INPUT MATERIAL >>
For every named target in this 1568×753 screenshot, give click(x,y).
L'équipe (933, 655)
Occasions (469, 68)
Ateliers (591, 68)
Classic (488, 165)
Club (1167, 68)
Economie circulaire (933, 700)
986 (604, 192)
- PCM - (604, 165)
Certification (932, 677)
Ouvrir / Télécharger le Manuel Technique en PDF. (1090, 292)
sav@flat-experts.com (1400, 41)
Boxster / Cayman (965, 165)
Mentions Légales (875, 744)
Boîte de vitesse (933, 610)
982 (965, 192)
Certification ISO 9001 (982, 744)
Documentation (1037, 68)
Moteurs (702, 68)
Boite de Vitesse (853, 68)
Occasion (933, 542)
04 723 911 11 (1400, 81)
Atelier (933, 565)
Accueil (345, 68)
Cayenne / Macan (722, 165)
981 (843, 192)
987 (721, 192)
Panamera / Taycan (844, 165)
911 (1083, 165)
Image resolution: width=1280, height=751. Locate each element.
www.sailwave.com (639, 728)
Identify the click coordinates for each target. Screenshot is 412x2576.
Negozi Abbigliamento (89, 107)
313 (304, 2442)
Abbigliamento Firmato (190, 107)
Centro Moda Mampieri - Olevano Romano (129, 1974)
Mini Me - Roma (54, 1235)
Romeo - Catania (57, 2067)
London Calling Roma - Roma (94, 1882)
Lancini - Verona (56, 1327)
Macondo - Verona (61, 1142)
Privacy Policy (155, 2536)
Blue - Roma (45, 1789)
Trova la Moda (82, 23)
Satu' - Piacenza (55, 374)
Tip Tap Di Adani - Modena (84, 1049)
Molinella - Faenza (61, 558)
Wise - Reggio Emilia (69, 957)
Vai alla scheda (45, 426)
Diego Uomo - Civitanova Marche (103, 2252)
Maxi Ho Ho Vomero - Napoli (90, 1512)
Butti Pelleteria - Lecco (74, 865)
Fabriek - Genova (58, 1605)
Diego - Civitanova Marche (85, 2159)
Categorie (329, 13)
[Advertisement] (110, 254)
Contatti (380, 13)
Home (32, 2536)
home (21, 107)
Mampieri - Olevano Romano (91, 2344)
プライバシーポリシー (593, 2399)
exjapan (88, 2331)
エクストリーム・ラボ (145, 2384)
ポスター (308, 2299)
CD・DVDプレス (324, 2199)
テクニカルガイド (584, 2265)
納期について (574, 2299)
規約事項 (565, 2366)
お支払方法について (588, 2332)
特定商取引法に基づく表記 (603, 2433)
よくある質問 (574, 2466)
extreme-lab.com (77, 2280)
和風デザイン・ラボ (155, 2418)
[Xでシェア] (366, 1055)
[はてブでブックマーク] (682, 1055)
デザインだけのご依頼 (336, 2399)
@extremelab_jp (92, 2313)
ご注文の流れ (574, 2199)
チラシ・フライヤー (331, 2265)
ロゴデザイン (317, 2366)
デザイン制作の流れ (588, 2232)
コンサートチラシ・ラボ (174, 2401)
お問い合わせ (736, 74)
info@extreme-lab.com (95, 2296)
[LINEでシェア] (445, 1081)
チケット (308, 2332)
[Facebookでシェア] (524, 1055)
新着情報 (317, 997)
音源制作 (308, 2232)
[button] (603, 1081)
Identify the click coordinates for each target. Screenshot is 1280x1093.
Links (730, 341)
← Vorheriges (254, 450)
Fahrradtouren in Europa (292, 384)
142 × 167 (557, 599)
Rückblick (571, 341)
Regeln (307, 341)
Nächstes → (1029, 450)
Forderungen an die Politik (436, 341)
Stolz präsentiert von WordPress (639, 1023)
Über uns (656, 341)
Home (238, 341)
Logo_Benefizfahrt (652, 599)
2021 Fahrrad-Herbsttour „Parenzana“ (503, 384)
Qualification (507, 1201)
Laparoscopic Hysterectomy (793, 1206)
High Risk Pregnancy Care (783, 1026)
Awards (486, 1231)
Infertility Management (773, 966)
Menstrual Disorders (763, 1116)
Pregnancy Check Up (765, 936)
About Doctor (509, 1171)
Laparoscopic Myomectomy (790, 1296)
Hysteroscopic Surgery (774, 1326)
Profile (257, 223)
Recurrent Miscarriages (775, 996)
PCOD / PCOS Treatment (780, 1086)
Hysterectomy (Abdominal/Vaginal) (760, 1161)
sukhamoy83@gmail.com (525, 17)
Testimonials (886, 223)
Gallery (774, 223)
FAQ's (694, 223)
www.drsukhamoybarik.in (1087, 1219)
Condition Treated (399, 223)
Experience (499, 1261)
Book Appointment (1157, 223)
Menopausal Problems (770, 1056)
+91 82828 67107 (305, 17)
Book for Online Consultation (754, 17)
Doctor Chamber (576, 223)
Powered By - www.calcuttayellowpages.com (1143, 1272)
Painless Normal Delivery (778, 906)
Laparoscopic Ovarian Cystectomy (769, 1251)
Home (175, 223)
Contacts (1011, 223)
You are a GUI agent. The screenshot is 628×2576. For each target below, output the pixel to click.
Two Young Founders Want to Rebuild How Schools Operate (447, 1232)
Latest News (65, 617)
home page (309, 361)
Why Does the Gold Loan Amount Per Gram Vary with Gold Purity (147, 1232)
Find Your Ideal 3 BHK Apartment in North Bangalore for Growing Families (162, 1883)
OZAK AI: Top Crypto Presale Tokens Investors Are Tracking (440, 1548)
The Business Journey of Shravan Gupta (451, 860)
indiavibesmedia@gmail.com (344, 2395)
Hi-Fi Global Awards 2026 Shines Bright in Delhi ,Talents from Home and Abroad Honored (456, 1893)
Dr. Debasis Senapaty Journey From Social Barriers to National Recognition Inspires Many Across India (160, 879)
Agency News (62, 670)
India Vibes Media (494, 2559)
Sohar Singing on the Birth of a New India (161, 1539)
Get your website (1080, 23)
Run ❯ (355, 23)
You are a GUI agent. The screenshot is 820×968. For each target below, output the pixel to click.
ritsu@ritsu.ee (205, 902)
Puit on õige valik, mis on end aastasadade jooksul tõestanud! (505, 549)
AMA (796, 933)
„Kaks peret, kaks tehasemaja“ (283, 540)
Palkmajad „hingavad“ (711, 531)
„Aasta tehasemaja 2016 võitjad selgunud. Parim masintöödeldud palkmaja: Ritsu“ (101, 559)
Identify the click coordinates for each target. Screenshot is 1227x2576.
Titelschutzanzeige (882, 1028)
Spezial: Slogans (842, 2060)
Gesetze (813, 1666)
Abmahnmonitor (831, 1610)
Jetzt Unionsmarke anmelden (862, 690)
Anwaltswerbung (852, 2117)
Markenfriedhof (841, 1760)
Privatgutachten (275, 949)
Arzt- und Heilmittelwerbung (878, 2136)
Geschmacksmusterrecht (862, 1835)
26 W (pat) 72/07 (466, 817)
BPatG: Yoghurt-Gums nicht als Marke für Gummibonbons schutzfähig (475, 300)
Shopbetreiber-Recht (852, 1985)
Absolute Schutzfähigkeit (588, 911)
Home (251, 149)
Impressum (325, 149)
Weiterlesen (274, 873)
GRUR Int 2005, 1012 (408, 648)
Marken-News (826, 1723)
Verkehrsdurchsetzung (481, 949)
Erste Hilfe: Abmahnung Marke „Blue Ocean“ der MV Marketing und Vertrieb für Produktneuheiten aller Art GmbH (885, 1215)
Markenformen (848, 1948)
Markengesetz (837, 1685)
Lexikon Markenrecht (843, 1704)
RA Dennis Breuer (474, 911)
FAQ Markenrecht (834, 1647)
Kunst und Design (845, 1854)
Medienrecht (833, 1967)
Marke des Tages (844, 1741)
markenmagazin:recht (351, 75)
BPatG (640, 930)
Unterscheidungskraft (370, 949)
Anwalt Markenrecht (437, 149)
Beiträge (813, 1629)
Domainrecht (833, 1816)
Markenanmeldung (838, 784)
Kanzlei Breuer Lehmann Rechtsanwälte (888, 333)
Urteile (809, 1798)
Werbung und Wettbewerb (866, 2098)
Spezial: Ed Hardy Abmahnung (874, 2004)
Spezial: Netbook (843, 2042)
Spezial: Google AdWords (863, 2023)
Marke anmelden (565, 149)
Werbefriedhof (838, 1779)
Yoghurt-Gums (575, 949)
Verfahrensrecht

EXERCISE INSTRUCTIONS >>
Copy exactly the lines running from the one that holds "Screenshot is 1227x2576." to the last line of the listing above. Include both of those lines.

WRITTEN REPLY >>
Identify the click coordinates for each target. Screenshot is 1227x2576.
Titelschutzanzeige (882, 1028)
Spezial: Slogans (842, 2060)
Gesetze (813, 1666)
Abmahnmonitor (831, 1610)
Jetzt Unionsmarke anmelden (862, 690)
Anwaltswerbung (852, 2117)
Markenfriedhof (841, 1760)
Privatgutachten (275, 949)
Arzt- und Heilmittelwerbung (878, 2136)
Geschmacksmusterrecht (862, 1835)
26 W (pat) 72/07 (466, 817)
BPatG: Yoghurt-Gums nicht als Marke für Gummibonbons schutzfähig (475, 300)
Shopbetreiber-Recht (852, 1985)
Absolute Schutzfähigkeit (588, 911)
Home (251, 149)
Impressum (325, 149)
Weiterlesen (274, 873)
GRUR Int 2005, 1012 (408, 648)
Marken-News (826, 1723)
Verkehrsdurchsetzung (481, 949)
Erste Hilfe: Abmahnung Marke „Blue Ocean“ der MV Marketing und Vertrieb für Produktneuheiten aller Art GmbH (885, 1215)
Markenformen (848, 1948)
Markengesetz (837, 1685)
Lexikon Markenrecht (843, 1704)
RA Dennis Breuer (474, 911)
FAQ Markenrecht (834, 1647)
Kunst und Design (845, 1854)
Medienrecht (833, 1967)
Marke des Tages (844, 1741)
markenmagazin:recht (351, 75)
BPatG (640, 930)
Unterscheidungskraft (370, 949)
Anwalt Markenrecht (437, 149)
Beiträge (813, 1629)
Domainrecht (833, 1816)
Markenanmeldung (838, 784)
Kanzlei Breuer Lehmann Rechtsanwälte (888, 333)
Urteile (809, 1798)
Werbung und Wettbewerb (866, 2098)
Spezial: Ed Hardy Abmahnung (874, 2004)
Spezial: Netbook (843, 2042)
Spezial: Google AdWords (863, 2023)
Marke anmelden (565, 149)
Werbefriedhof (838, 1779)
Yoghurt-Gums (575, 949)
Verfahrensrecht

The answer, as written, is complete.